Dataset excerpt →
━━━━━━

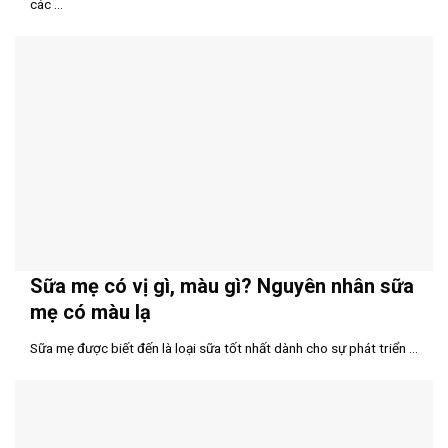
các ...
Sữa mẹ có vị gì, màu gì? Nguyên nhân sữa
mẹ có màu lạ
Sữa mẹ được biết đến là loại sữa tốt nhất dành cho sự phát triển ...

━━━━━━

What to produce →
After locating the line that contains "mẹ có màu lạ", print that line and every one after it through the last line of the listing, exactly.

Written reply →
mẹ có màu lạ
Sữa mẹ được biết đến là loại sữa tốt nhất dành cho sự phát triển ...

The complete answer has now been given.